We can represent the dataset with $m$ data points as a matrix $X$:

$$X = \begin{bmatrix} \vec{\mathbf{x}}^{(1)} \\ \vec{\mathbf{x}}^{(2)} \\ \vdots \\ \vec{\mathbf{x}}^{(m)} \end{bmatrix} = \begin{bmatrix} x_1^{(1)} & x_2^{(1)} & \dots & x_n^{(1)} \\ x_1^{(2)} & x_2^{(2)} & \dots & x_n^{(2)} \\ \vdots & \vdots & \ddots & \vdots \\ x_1^{(m)} & x_2^{(m)} & \dots & x_n^{(m)} \end{bmatrix}$$

where:

  • Each row represents a data point.
  • $m$ is the number of data points.
  • $n$ is the number of features.
$$\vec{\mathbf{w}} = \begin{bmatrix} w_1 \\ w_2 \\ \vdots \\ w_n \end{bmatrix} \quad \in \mathbb{R}^n$$

So, the complete linear regression model for the entire dataset can be represented in matrix form as:

$$\hat{\mathbf{y}} = X \cdot \vec{\mathbf{w}} + b$$

where:

  • $\hat{\mathbf{y}}$ is the vector of predicted target values for all data points.
  • $X$ is the matrix of input features.
  • $\vec{\mathbf{w}}$ is the weight vector.
  • $b$ is a scalar value which is the bias term.
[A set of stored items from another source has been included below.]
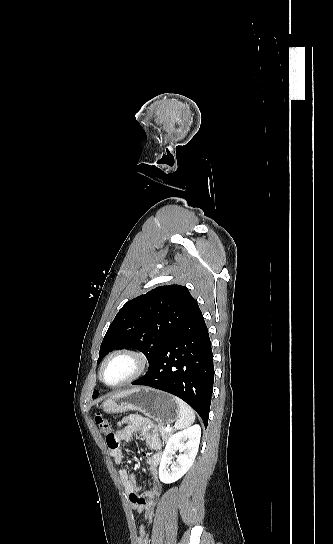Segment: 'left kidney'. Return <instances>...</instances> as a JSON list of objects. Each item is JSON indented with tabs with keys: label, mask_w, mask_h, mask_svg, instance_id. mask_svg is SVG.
I'll return each instance as SVG.
<instances>
[{
	"label": "left kidney",
	"mask_w": 333,
	"mask_h": 544,
	"mask_svg": "<svg viewBox=\"0 0 333 544\" xmlns=\"http://www.w3.org/2000/svg\"><path fill=\"white\" fill-rule=\"evenodd\" d=\"M201 428L193 425L170 436L162 454L159 466V478L163 483H173L180 479L192 466L198 452ZM179 450L176 462L172 458ZM171 467L169 468V465Z\"/></svg>",
	"instance_id": "left-kidney-1"
}]
</instances>
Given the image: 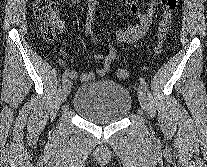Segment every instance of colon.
Returning a JSON list of instances; mask_svg holds the SVG:
<instances>
[{
    "instance_id": "5ec220e1",
    "label": "colon",
    "mask_w": 207,
    "mask_h": 167,
    "mask_svg": "<svg viewBox=\"0 0 207 167\" xmlns=\"http://www.w3.org/2000/svg\"><path fill=\"white\" fill-rule=\"evenodd\" d=\"M56 0H35L34 14L36 20L41 26V34L45 41L53 42L57 37L58 18L56 14ZM162 9V18L158 24V44L155 53H160L166 35L171 27L172 17L178 5V0H160ZM118 79L126 80L129 72L125 69H119L116 73Z\"/></svg>"
}]
</instances>
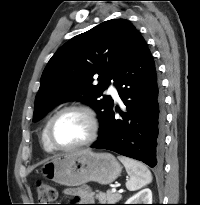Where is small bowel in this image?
Here are the masks:
<instances>
[{
  "label": "small bowel",
  "mask_w": 200,
  "mask_h": 205,
  "mask_svg": "<svg viewBox=\"0 0 200 205\" xmlns=\"http://www.w3.org/2000/svg\"><path fill=\"white\" fill-rule=\"evenodd\" d=\"M66 194L73 196L76 200H82L86 197L84 191L76 189H68L66 190Z\"/></svg>",
  "instance_id": "small-bowel-1"
}]
</instances>
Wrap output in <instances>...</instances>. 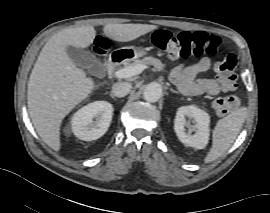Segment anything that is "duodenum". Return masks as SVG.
Returning a JSON list of instances; mask_svg holds the SVG:
<instances>
[{
  "instance_id": "410a0bca",
  "label": "duodenum",
  "mask_w": 270,
  "mask_h": 213,
  "mask_svg": "<svg viewBox=\"0 0 270 213\" xmlns=\"http://www.w3.org/2000/svg\"><path fill=\"white\" fill-rule=\"evenodd\" d=\"M126 55L122 52H115L110 55L108 72L113 75L118 67L124 62Z\"/></svg>"
}]
</instances>
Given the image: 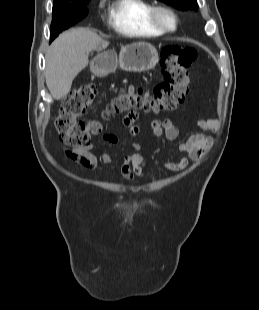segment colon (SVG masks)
Segmentation results:
<instances>
[{"mask_svg":"<svg viewBox=\"0 0 259 310\" xmlns=\"http://www.w3.org/2000/svg\"><path fill=\"white\" fill-rule=\"evenodd\" d=\"M197 57L194 47L166 45L159 61L163 81L150 93L141 88L119 93L107 106L106 115L128 111L159 113L174 110L183 103L188 93L189 70ZM96 94V87L88 84L74 89L64 100L56 120V129L64 144L75 148L85 147L100 132L97 121L80 119L94 102Z\"/></svg>","mask_w":259,"mask_h":310,"instance_id":"obj_1","label":"colon"}]
</instances>
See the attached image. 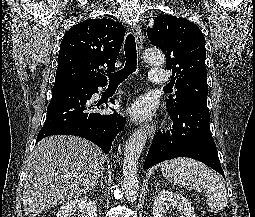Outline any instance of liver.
Here are the masks:
<instances>
[{
	"label": "liver",
	"mask_w": 255,
	"mask_h": 217,
	"mask_svg": "<svg viewBox=\"0 0 255 217\" xmlns=\"http://www.w3.org/2000/svg\"><path fill=\"white\" fill-rule=\"evenodd\" d=\"M105 155L92 142L75 136H50L31 153L23 202L27 217L86 194L103 176Z\"/></svg>",
	"instance_id": "1"
}]
</instances>
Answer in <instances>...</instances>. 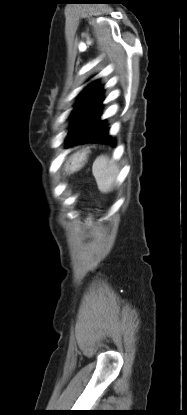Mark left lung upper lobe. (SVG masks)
<instances>
[{
    "mask_svg": "<svg viewBox=\"0 0 187 415\" xmlns=\"http://www.w3.org/2000/svg\"><path fill=\"white\" fill-rule=\"evenodd\" d=\"M95 84V81L94 82H92L91 84H89L81 93H80V98H79V100L77 101V103L75 104V108H74V110L72 111V113H71V118H72V121H71V124H72V122L74 121V119H75V117L77 116V114H78V112H79V110H80V108H81V105H82V103L84 102V100H85V98H86V96L89 94V92H90V90H91V88L93 87V85Z\"/></svg>",
    "mask_w": 187,
    "mask_h": 415,
    "instance_id": "obj_1",
    "label": "left lung upper lobe"
}]
</instances>
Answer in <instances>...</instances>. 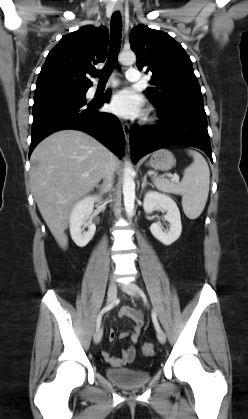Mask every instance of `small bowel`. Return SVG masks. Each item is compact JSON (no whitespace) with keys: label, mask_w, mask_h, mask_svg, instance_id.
I'll return each mask as SVG.
<instances>
[{"label":"small bowel","mask_w":248,"mask_h":419,"mask_svg":"<svg viewBox=\"0 0 248 419\" xmlns=\"http://www.w3.org/2000/svg\"><path fill=\"white\" fill-rule=\"evenodd\" d=\"M118 314L122 318L130 319L133 324L129 331H124L119 334L120 338H128L130 341V344L123 349L120 357H114L107 351L103 352L105 361L111 366L117 368L134 361L137 353L135 345L139 340L141 329L144 324L143 313L140 310L126 306L122 307ZM116 337L117 334L115 331L110 329L108 332V339L113 341Z\"/></svg>","instance_id":"small-bowel-1"}]
</instances>
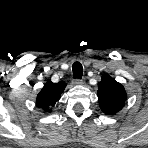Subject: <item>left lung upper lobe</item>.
I'll list each match as a JSON object with an SVG mask.
<instances>
[{
	"mask_svg": "<svg viewBox=\"0 0 148 148\" xmlns=\"http://www.w3.org/2000/svg\"><path fill=\"white\" fill-rule=\"evenodd\" d=\"M98 100L101 110L106 115H113L124 107L127 94L122 84L105 74L98 83Z\"/></svg>",
	"mask_w": 148,
	"mask_h": 148,
	"instance_id": "5c2ea615",
	"label": "left lung upper lobe"
}]
</instances>
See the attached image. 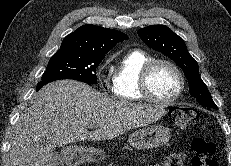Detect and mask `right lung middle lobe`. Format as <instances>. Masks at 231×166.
<instances>
[{
  "label": "right lung middle lobe",
  "instance_id": "dd1d6c3e",
  "mask_svg": "<svg viewBox=\"0 0 231 166\" xmlns=\"http://www.w3.org/2000/svg\"><path fill=\"white\" fill-rule=\"evenodd\" d=\"M104 57L70 50H58L49 60L41 81L73 79L88 84H96V69Z\"/></svg>",
  "mask_w": 231,
  "mask_h": 166
}]
</instances>
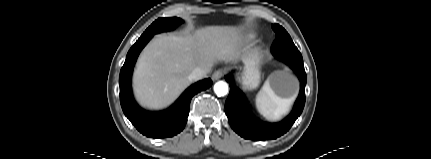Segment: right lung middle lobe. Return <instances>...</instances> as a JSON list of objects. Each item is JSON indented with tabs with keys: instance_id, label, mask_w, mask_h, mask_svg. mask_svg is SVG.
Instances as JSON below:
<instances>
[{
	"instance_id": "dd1d6c3e",
	"label": "right lung middle lobe",
	"mask_w": 431,
	"mask_h": 159,
	"mask_svg": "<svg viewBox=\"0 0 431 159\" xmlns=\"http://www.w3.org/2000/svg\"><path fill=\"white\" fill-rule=\"evenodd\" d=\"M183 20L177 17L172 18H159L155 20L142 34L143 36L148 35H154L159 32L163 31H169L174 29L176 26H178L180 23H182Z\"/></svg>"
}]
</instances>
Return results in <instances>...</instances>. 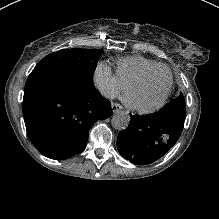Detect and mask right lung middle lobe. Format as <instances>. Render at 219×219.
I'll return each mask as SVG.
<instances>
[{"instance_id":"1","label":"right lung middle lobe","mask_w":219,"mask_h":219,"mask_svg":"<svg viewBox=\"0 0 219 219\" xmlns=\"http://www.w3.org/2000/svg\"><path fill=\"white\" fill-rule=\"evenodd\" d=\"M103 51L97 49H68L47 55L34 69L43 67L53 62L65 61L75 64L92 76V71L97 61L102 56Z\"/></svg>"}]
</instances>
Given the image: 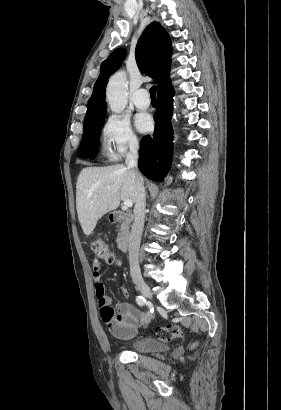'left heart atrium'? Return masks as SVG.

We can expand the above in this way:

$$\begin{bmatrix} \hat{y}^{(1)} \\ \hat{y}^{(2)} \\ \vdots \\ \hat{y}^{(m)} \end{bmatrix} = \begin{bmatrix} x_1^{(1)} & x_2^{(1)} & \dots & x_n^{(1)} \\ x_1^{(2)} & x_2^{(2)} & \dots & x_n^{(2)} \\ \vdots & \vdots & \ddots & \vdots \\ x_1^{(m)} & x_2^{(m)} & \dots & x_n^{(m)} \end{bmatrix} \begin{bmatrix} w_1 \\ w_2 \\ \vdots \\ w_n \end{bmatrix} + b$$

When working with matrix $X$ (size $m \times n$) and weight vector $\vec{\mathbf{w}}$ (size $n \times 1$), we no longer need to transpose the weights vector $\vec{\mathbf{w}}$ because $X$ is already structured so that each row corresponds to a data point and each column corresponds to a feature.

Multiplying $X$ by $\vec{\mathbf{w}}$ directly produces an $m \times 1$ vector, where each element $\hat{y}^{(i)}$ is the dot product between the $i$-th row of $X$ (representing the features for the $i$-th data point) and the weights vector $\vec{\mathbf{w}}$. So, no transposition is required here!

Ground Truth Link to heading

“Ground truth” is a term used in machine learning to refer to the actual or true values or labels for your data. In a supervised learning context, the ground truth labels are what you want your model to predict or approximate. They are used during training to adjust the model’s weights and biases, and to measure the model’s performance.

For example, you may hear “for a given training set of examples $X$ and their corresponding ground truth labels $y$…”. It simply means that for each example in $X$, there is a corresponding label in $y$ that represents the true target value of that example.

There are services and tools which uses this term in their names to indicate their purpose. e.g. “Amazon SageMaker Ground Truth” is a service that helps you build accurate training datasets for machine learning by providing access to human labelers and workflows for common labeling tasks.